Aneliya Crawford, a partner with law firm Schulte Roth & Zabel LLP, has been busy preparing strategic and governance analyses of potential European targets for the firm’s U.S. activist clients. That’s a shift from past years when the bulk of her time was spent educating clients on local laws and how a campaign in Europe might differ.
“It would scare people off because it’s an unfamiliar, new landscape,” Crawford said. “Now, people are not nearly as fazed. As long as they feel there is a strategic path and they feel that the value is there, people are not concerned that they will be playing by different rules.”
As well as first-time activists, traditionally passive investors and even private equity firms have been publicly pushing for changes at companies this year, said Andrew Freedman, co-chair of the shareholder activist practice at law firm Olshan Frome Wolosky LLP. In particular, there’s been an increase in executives trying to shake things up at former employers, either by themselves or alongside an activist, he said, pointing to campaigns at Arcturus Therapeutics Ltd. and Perry Ellis International Inc.
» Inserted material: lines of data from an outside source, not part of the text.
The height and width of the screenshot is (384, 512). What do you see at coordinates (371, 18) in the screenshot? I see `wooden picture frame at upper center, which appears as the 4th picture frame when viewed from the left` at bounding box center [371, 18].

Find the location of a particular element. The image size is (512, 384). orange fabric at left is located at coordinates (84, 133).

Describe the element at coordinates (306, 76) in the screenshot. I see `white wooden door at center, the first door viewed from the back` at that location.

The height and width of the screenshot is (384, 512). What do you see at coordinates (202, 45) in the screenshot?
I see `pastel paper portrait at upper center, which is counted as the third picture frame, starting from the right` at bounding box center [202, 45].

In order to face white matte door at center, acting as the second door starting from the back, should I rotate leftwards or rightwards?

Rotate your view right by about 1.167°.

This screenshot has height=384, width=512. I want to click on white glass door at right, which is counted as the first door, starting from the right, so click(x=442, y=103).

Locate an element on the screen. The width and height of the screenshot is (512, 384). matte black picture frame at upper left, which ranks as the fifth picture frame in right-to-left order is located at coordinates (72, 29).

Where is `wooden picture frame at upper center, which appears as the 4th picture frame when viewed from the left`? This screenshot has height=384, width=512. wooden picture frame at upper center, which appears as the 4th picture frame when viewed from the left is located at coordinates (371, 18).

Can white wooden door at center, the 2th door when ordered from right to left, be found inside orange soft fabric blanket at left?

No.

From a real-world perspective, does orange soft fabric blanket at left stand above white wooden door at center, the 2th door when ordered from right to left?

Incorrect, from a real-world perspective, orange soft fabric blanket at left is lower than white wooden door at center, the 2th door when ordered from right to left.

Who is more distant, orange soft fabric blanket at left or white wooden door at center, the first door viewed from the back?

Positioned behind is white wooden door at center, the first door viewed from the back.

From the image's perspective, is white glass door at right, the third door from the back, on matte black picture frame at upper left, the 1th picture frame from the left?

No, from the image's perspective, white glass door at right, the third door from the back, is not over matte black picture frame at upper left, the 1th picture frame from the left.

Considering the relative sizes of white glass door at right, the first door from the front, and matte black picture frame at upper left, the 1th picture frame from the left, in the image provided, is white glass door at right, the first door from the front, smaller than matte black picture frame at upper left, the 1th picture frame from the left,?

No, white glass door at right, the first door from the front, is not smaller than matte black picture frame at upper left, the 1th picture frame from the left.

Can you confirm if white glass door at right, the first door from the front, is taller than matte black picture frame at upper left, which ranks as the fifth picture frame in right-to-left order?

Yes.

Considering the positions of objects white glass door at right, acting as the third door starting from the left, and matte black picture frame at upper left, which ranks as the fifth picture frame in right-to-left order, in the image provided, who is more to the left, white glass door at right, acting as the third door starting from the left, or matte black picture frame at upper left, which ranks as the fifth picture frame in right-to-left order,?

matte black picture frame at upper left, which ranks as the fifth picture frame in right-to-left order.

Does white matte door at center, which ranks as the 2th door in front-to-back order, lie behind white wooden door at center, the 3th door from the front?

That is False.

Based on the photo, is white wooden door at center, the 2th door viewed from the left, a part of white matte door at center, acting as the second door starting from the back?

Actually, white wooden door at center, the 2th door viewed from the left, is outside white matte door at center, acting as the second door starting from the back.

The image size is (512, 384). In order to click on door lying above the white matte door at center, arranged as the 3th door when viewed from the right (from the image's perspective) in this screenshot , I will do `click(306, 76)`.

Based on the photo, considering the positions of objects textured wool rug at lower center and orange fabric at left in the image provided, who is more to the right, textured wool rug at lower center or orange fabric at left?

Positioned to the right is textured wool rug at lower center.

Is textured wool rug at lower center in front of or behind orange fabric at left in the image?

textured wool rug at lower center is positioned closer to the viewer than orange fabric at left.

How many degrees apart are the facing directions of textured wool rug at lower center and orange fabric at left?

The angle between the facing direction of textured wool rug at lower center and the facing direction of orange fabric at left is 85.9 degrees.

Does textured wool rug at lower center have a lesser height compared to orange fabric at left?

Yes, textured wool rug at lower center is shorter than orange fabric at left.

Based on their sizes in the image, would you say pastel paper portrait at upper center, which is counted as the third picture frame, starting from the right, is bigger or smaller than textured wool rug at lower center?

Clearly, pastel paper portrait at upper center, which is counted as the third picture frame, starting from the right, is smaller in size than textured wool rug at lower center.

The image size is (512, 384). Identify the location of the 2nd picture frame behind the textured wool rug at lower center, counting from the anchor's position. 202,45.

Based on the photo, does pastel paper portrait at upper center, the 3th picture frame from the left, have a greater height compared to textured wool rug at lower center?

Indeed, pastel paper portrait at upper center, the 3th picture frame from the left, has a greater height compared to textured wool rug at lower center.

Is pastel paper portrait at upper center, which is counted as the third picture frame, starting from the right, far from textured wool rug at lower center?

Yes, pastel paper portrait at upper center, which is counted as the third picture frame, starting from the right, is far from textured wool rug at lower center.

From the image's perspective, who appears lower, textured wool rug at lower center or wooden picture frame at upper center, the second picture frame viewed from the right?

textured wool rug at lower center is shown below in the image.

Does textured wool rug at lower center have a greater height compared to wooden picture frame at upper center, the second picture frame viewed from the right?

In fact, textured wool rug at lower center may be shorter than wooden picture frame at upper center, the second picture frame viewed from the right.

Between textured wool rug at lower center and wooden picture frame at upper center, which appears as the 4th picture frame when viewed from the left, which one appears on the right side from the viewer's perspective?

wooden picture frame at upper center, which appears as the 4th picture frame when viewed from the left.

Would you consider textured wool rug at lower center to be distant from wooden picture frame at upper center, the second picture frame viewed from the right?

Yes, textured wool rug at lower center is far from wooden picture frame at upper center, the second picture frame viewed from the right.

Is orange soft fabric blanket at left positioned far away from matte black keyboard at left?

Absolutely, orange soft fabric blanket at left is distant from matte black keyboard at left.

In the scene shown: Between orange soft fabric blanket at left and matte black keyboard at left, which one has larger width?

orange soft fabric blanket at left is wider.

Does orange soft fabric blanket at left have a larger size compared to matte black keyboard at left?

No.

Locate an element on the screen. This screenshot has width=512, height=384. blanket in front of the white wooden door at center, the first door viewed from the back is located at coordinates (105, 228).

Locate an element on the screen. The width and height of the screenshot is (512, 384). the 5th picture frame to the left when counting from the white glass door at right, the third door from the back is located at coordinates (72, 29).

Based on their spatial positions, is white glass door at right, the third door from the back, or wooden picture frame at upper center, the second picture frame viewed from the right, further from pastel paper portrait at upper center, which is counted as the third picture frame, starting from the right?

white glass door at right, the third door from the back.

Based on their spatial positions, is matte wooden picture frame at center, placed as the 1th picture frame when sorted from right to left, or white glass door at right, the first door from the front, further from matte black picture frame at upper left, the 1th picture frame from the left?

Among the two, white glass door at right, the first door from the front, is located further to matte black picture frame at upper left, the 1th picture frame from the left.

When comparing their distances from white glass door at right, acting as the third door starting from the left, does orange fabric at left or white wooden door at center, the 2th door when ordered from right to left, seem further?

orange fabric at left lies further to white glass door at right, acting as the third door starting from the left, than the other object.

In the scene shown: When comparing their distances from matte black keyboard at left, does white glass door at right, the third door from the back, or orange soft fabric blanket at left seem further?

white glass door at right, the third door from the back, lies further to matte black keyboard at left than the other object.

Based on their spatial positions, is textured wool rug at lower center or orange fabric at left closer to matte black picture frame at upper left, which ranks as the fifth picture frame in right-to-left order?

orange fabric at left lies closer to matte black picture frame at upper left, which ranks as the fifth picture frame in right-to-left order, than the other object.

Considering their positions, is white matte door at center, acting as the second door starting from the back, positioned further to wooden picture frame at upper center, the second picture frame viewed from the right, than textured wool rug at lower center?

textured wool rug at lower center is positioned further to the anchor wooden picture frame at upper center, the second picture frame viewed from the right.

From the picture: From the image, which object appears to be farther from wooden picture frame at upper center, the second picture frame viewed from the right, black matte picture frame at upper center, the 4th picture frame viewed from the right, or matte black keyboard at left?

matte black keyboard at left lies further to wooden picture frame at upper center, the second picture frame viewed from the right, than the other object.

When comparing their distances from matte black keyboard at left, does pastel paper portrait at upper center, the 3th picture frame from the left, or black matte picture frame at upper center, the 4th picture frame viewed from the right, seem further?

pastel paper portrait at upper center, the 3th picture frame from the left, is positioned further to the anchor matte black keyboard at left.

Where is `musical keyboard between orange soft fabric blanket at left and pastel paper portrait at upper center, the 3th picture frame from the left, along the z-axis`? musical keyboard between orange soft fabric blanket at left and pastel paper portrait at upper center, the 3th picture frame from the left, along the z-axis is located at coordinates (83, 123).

At Newell Brands Inc. and EQT Corp., former executives from companies that were taken over have come back to push for changes at their acquirer.
The common thread is that the antagonists believe they have an answer to what’s ailing the company and already own a significant chunk of the stock, Freedman said.
“The ouster of former CEO and founders has been at all time high over the past five years as shareholder activism has gained more clout,” Freedman said. “It’s not surprising that you have founders and former CEOs adopting the same activist tactics.”